La notizia del suo arresto aveva fatto rapidamente il giro del mondo, alla fine di maggio. Manal Alsharif era stata prelevata da casa sua il 15 maggio, dal personale del ministero dell’interno saudita, dopo che su YouTube era comparso un video «sovversivo»: la donna guidava la macchina tra le strade di Ryadh. Quindici giorni più tardi, dopo una rapida ed efficace campagna internazionale di pressione che ha viaggiato soprattutto su Internet e dopo una petizione al re Abdallah presentata dal padre di Manal, le autorità saudite sono state costrette a scarcerarla. Manal rimane comunque accusata di «infangare la reputazione del Regno e incitare alla protesta l’opinione pubblica». Tutto per aver guidato la macchina.
L’arresto, peraltro, non è affatto scontato. Di solito in caso di «violazione» delle norme da parte di una donna, viene chiamato il suo «custode legale» (il marito o il parente maschio più prossimo) ed è lui a essere redarguito o multato. L’arresto di Manal ha quindi mandato in cortocircuito il sistema saudita, con il rischio di innescare un effetto valanga.
Subito dopo l’arresto di Manal, il giudice incaricato di seguire il suo «caso» aveva detto che la detenzione sarebbe durata almeno un mese, e che la donna – master in economia negli Stati Uniti, divorziata e con un bambino di quattro anni – non sarebbe rientrata a casa sua prima del 17 giugno. La data è venuta fuori così e da oggi le donne saudite si preparano a rompere il divieto di guidare l’auto, un divieto non scritto da nessuna parte nelle leggi del regno, e reso efficace solo dal ferreo controllo del clero wahabbita sui costumi sociali dei sudditi degli al Saud.

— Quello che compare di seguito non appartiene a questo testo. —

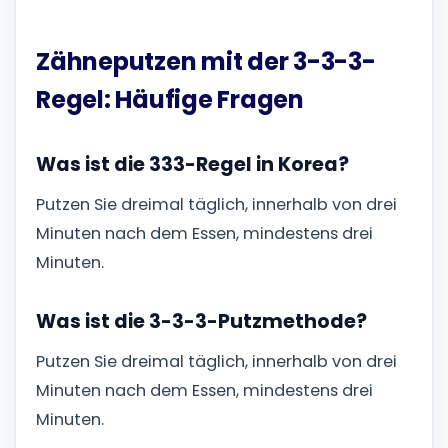
Zähneputzen mit der 3-3-3-
Regel: Häufige Fragen
Was ist die 333-Regel in Korea?
Putzen Sie dreimal täglich, innerhalb von drei
Minuten nach dem Essen, mindestens drei
Minuten.
Was ist die 3-3-3-Putzmethode?
Putzen Sie dreimal täglich, innerhalb von drei
Minuten nach dem Essen, mindestens drei
Minuten.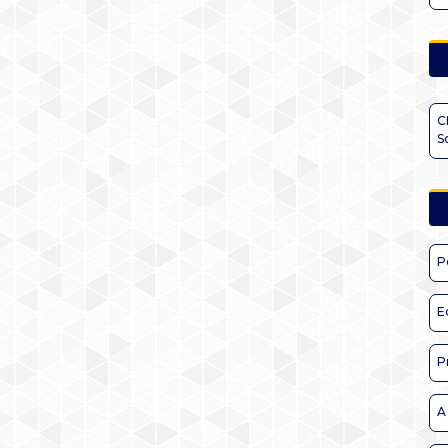
C
S
P
E
P
A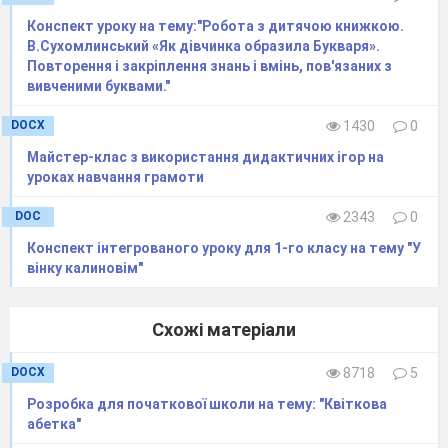
хата»
Конспект уроку на тему:"Робота з дитячою книжкою.
Письмо малої букви ї, буквосполучен
В.Сухомлинський «Як дівчинка образила Букваря».
Повторення і закріплення знань і вмінь, пов'язаних з
Складання і записування слів з вивче
вивченими буквами."
Закріплення звукового значення букви
DOCX
1430
0
ленко «Я – українка».
Г.Чубач «А
жив
Майстер-клас з використання дидактичних ігор на
Україні»
(напам’ять)
уроках навчання грамоти
Письмо великої букви Ї, складів і слів
DOC
2343
0
Складання і записування слів, речень
Конспект інтегрованого уроку для 1-го класу на тему "У
вінку калиновім"
Букви Яя, позначення ними звуків [йа
ння буквою Я звука [а] та м’якості
Схожі матеріали
попередньо-го приголосного. Звуко-
DOCX
8718
5
аналіз слів
Розробка для початкової школи на тему: "Квіткова
Письмо малої букви я. Порівняння бу
абетка"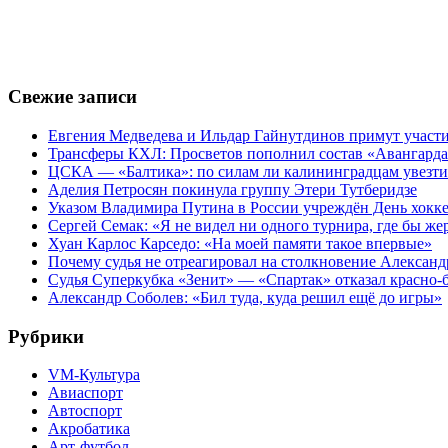
Свежие записи
Евгения Медведева и Ильдар Гайнутдинов примут участие
Трансферы КХЛ: Просветов пополнил состав «Авангарда»
ЦСКА — «Балтика»: по силам ли калининградцам увезти
Аделия Петросян покинула группу Этери Тутберидзе
Указом Владимира Путина в России учреждён День хокк
Сергей Семак: «Я не видел ни одного турнира, где бы же
Хуан Карлос Карседо: «На моей памяти такое впервые»
Почему судья не отреагировал на столкновение Алексан
Судья Суперкубка «Зенит» — «Спартак» отказал красно-
Александр Соболев: «Бил туда, куда решил ещё до игры»
Рубрики
VM-Культура
Авиаспорт
Автоспорт
Акробатика
Арт-футбол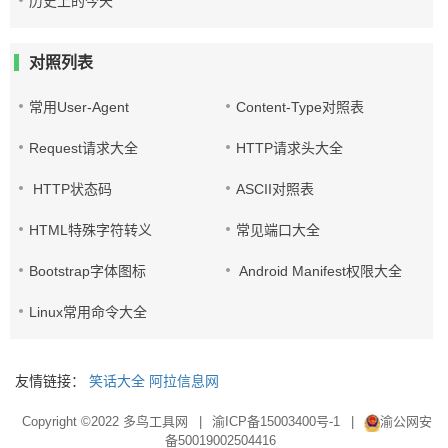
历史上的今天
对照列表
常用User-Agent
Content-Type对照表
Request请求大全
HTTP请求头大全
HTTP状态码
ASCII对照表
HTML特殊字符转义
常见端口大全
Bootstrap字体图标
Android Manifest权限大全
Linux常用命令大全
友情链接：
笑话大全
阿拉信息网
Copyright ©2022
多鸟工具网
|
渝ICP备15003400号-1
|
渝公网安
备50019002504416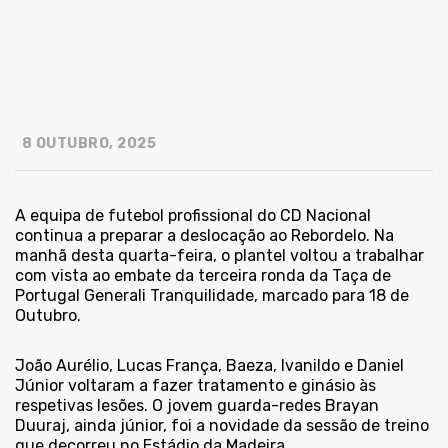
8 OUTUBRO, 2025
A equipa de futebol profissional do CD Nacional
continua a preparar a deslocação ao Rebordelo. Na
manhã desta quarta-feira, o plantel voltou a trabalhar
com vista ao embate da terceira ronda da Taça de
Portugal Generali Tranquilidade, marcado para 18 de
Outubro.
João Aurélio, Lucas França, Baeza, Ivanildo e Daniel
Júnior voltaram a fazer tratamento e ginásio às
respetivas lesões. O jovem guarda-redes Brayan
Duuraj, ainda júnior, foi a novidade da sessão de treino
que decorreu no Estádio da Madeira.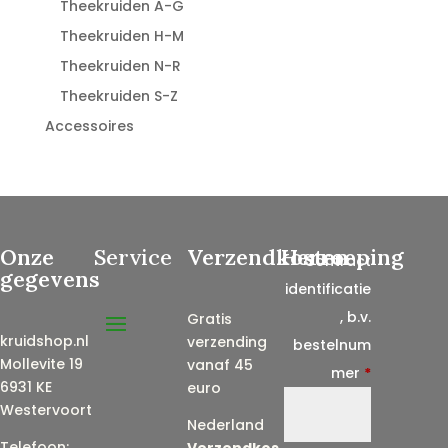
Theekruiden A-G
Theekruiden H-M
Theekruiden N-R
Theekruiden S-Z
Accessoires
Onze
Service
Verzendkosten
Herroeping
Contract
gegevens
identificatie
, b.v.
Gratis
kruidshop.nl
verzending
bestelnum
Mollevite 19
vanaf 45
mer
*
6931 KE
euro
Westervoort
Nederland
Telefoon:
Verzendkos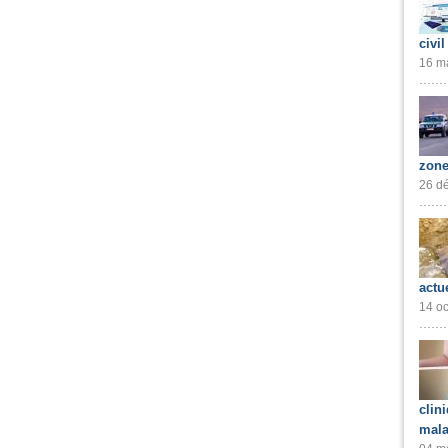
civil
16 ma
zone
26 dé
actu
14 oc
clin
mala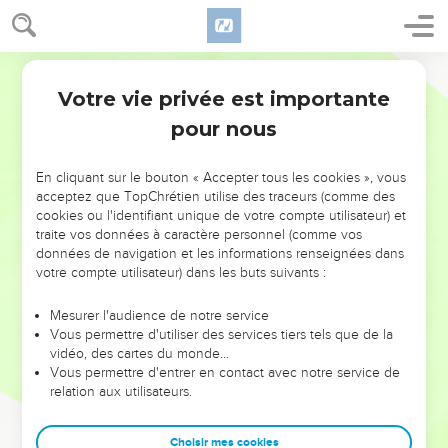
Votre vie privée est importante
pour nous
NE MANQUEZ PAS L’ÉVÉNEMENT
En cliquant sur le bouton « Accepter tous les cookies », vous
DE L’ANNÉE !
acceptez que TopChrétien utilise des traceurs (comme des
cookies ou l'identifiant unique de votre compte utilisateur) et
ET SI LEURS ERREURS POUVAIENT VOUS ÉVITER LES
traite vos données à caractère personnel (comme vos
VOTRES ?
données de navigation et les informations renseignées dans
votre compte utilisateur) dans les buts suivants :
On admire souvent les leaders pour leurs réussites, leur impact,
leur foi ou leur vision. Mais on voit moins les doutes, les erreurs
Mesurer l'audience de notre service
Vous permettre d'utiliser des services tiers tels que de la
et les saisons difficiles qu'ils ont traversés, alors même que ce
vidéo, des cartes du monde…
sont elles qui les ont façonnés.
Vous permettre d'entrer en contact avec notre service de
relation aux utilisateurs.
Dans cette conférence, leaders, entrepreneurs, et responsables
reviennent sur les erreurs marquantes de leur parcours et les
clés pour avancer avec plus de sagesse afin que leurs erreurs
Choisir mes cookies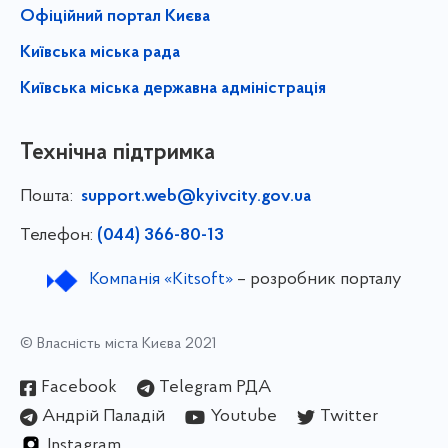
Офіційний портал Києва
Київська міська рада
Київська міська державна адміністрація
Технічна підтримка
Пошта:
support.web@kyivcity.gov.ua
Телефон:
(044) 366-80-13
Компанія «Kitsoft»
– розробник порталу
© Власність міста Києва 2021
Facebook
Telegram РДА
Андрій Паладій
Youtube
Twitter
Instagram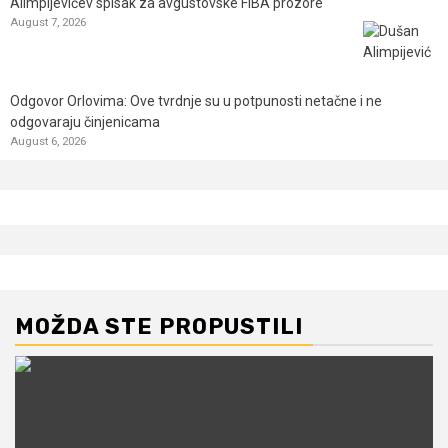
Alimpijevićev spisak za avgustovske FIBA prozore
August 7, 2026
Odgovor Orlovima: ​Ove tvrdnje su u potpunosti netačne i ne
odgovaraju činjenicama
August 6, 2026
MOŽDA STE PROPUSTILI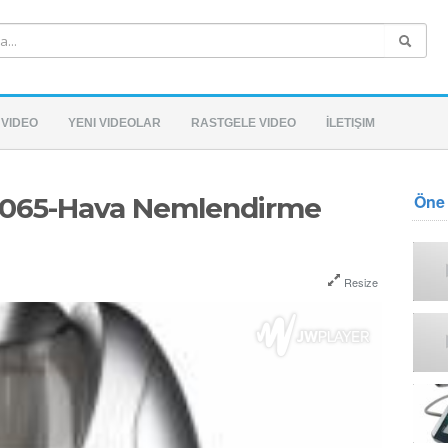
 VIDEO
YENI VIDEOLAR
RASTGELE VIDEO
İLETIŞIM
Öne 
065-Hava Nemlendirme
Resize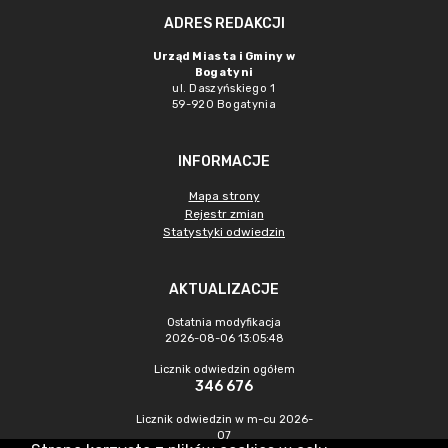
ADRES REDAKCJI
Urząd Miasta i Gminy w
Bogatyni
ul. Daszyńskiego 1
59-920 Bogatynia
INFORMACJE
Mapa strony
Rejestr zmian
Statystyki odwiedzin
AKTUALIZACJE
Ostatnia modyfikacja
2026-08-06 13:05:48
Licznik odwiedzin ogółem
346 676
Licznik odwiedzin w m-cu 2026-
07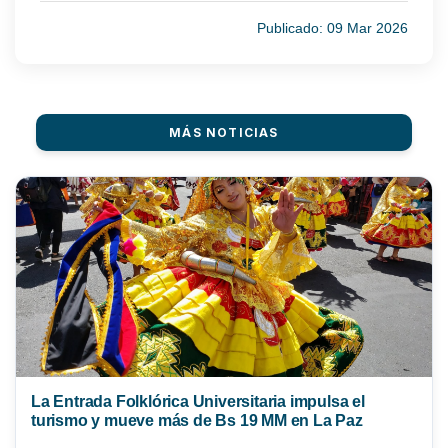
Publicado: 09 Mar 2026
MÁS NOTICIAS
La Entrada Folklórica Universitaria impulsa el
turismo y mueve más de Bs 19 MM en La Paz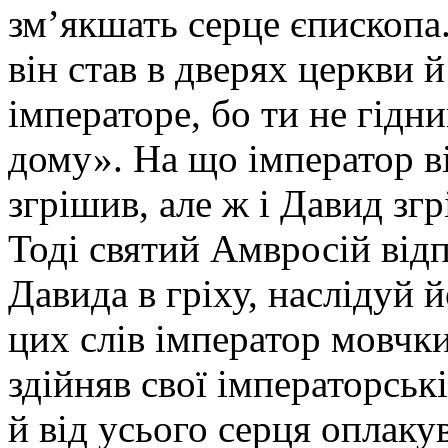
зм’якшать серце єпископа
він став в дверях церкви 
імператоре, бо ти не гідн
дому». На що імператор ві
згрішив, але ж і Давид зг
Тоді святий Амвросій від
Давида в гріху, наслідуй й
цих слів імператор мовчки
здійняв свої імператорськ
й від усього серця оплаку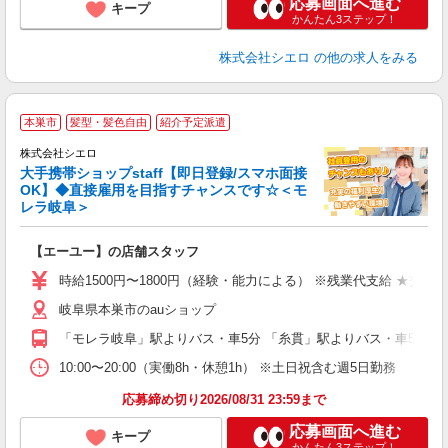
応募画面へ進む
キープ
かんたん3ステップ！
株式会社シエロ
の他の求人をみる
★
本巣市
髪型・髪色自由
紹介予定派遣
♪
株式会社シエロ
大手携帯ショップstaff【即日登録/スマホ面接
OK】◆直接雇用を目指すチャンスです☆＜モ
レラ岐阜＞
務
即
【エーユー】の店舗スタッフ
躍
ー
時給1500円〜1800円（経験・能力による） ※残業代支給 ★交通
自
岐阜県本巣市のauショップ
ど
「モレラ岐阜」駅よりバス・車5分 「糸貫」駅よりバス・車5分
10:00〜20:00（実働8h・休憩1h） ※土日祝含む週5日勤務
応募締め切り2026/08/31 23:59まで
応募画面へ進む
キープ
かんたん3ステップ！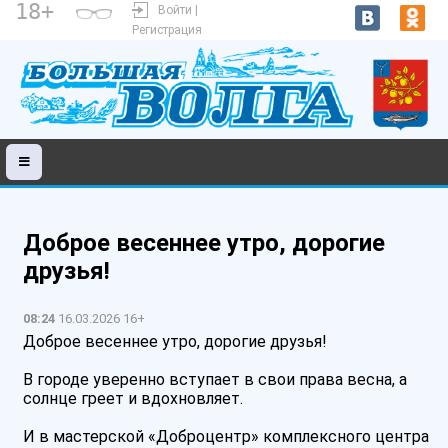
18+
Войти |
Регистрация
Доброе весеннее утро, дорогие
друзья!
08:24
16.03.2026 16+
Доброе весеннее утро, дорогие друзья!
️В городе уверенно вступает в свои права весна, а
солнце греет и вдохновляет.
И в мастерской «Доброцентр» комплексного центра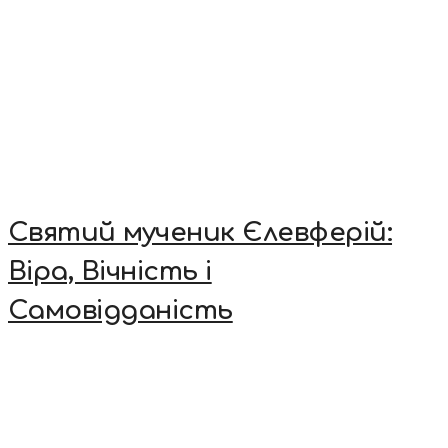
Святий мученик Єлевферій:
Віра, Вічність і
Самовідданість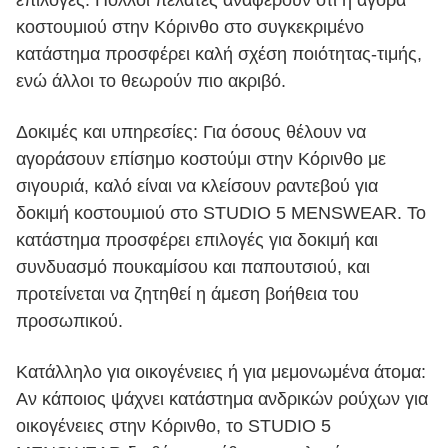
επιλογές. Πολλοί πελάτες αναφέρουν ότι η αγορά
κοστουμιού στην Κόρινθο στο συγκεκριμένο
κατάστημα προσφέρει καλή σχέση ποιότητας-τιμής,
ενώ άλλοι το θεωρούν πιο ακριβό.
Δοκιμές και υπηρεσίες: Για όσους θέλουν να
αγοράσουν επίσημο κοστούμι στην Κόρινθο με
σιγουριά, καλό είναι να κλείσουν ραντεβού για
δοκιμή κοστουμιού στο STUDIO 5 MENSWEAR. Το
κατάστημα προσφέρει επιλογές για δοκιμή και
συνδυασμό πουκαμίσου και παπουτσιού, και
προτείνεται να ζητηθεί η άμεση βοήθεια του
προσωπικού.
Κατάλληλο για οικογένειες ή για μεμονωμένα άτομα:
Αν κάποιος ψάχνει κατάστημα ανδρικών ρούχων για
οικογένειες στην Κόρινθο, το STUDIO 5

Come spiega la scrittrice e attivista saudita Hala al Dosari (coinvolta anche nella protesta di Manal) in un lungo intervento sul sito dell’emittente panaraba Al Jazeera, il divieto è una delle concessioni di facciata – a spese delle donne, soprattutto dei centri urbani – che la petromonarchia saudita paga alla lettura integralista dell’Islam su cui basa la propria legittimità politica. Nelle zone rurali, dove i controlli polizieschi sono più laschi e dov’è maggiore la necessità di spostamenti, le donne spesso guidano. Di nascosto e con grande rischio personale comunque.
Manal, all’uscita dal carcere, ha ringraziato il re e ha detto che non avrebbe preso parte alla giornata del 17 giugno, senza però mollare altre sue campagne, come quella per le colf straniere abbandonate nelle prigioni saudite dai loro datori di lavoro che non vogliono pagare le spese di rimpatrio.
Non è la prima volta che le donne saudite sfidano la famiglia regnante su questo terreno. All’inizio degli anni novanta, nel 1990 per la precisione, quando alcune donne, soprattutto di classe elevata, osarono guidare per le strade della capitale. La reazione della monarchia fu di accusarle di seguire «indicazioni provenienti dall’estero» e «di minare l’unità della nazione» attraverso la corruzione dei suoi presunti «costumi morali». Le donne coinvolte nella campagna furono punite duramente, per anni non hanno potuto né lavorare né viaggiare fuori dal paese.
Per la sfida che potrebbe iniziare il 17 giugno, le donne – quelle che sono in possesso di una patente di guida internazionale – hanno scelto un profilo basso: niente azioni pubbliche, comportarsi come se anche a Ryadh prendere da sole la macchina per andare in qualsiasi posto fosse la cosa più normale del mondo. La reazione delle autorità, in effetti, misurerà la portata della campagna. Se ci saranno atti «isterici», arresti e accuse fantasmagoriche come quelle mosse contro Manal, allora il Regno saudita potrebbe trovarsi davvero in imbarazzo di fronte all’opinione pubblica internazionale e nazionale. In un momento in cui nessuno dei regimi arabi gode di particolare credito o di garanzie di stabilità. Meglio, forse, lasciar correre, fare finta di nulla, come ha già cercato di fare il Consiglio, la Shura, consultiva che assiste il re nelle sue decisioni. La Shura ha già rifiutato di discutere due petizioni presentate da prominenti sauditi, uomini e donne, per il diritto delle donne a guidare. La motivazione è che si tratta di una questione «secondaria» rispetto a quelle di cui si occupa la Shura (tutta maschile) nella sua prossima riunione, dedicata alla questione del lavoro delle donne laureate.
Di sicuro, però, a partire da oggi, la polizia saudita sarà ancora più attenta a tenere sotto controllo YouTube e i social network, per capire se altre donne hanno «osato» caricare video o foto del loro atto di sovversione: girare le chiavi e ingranare la prima.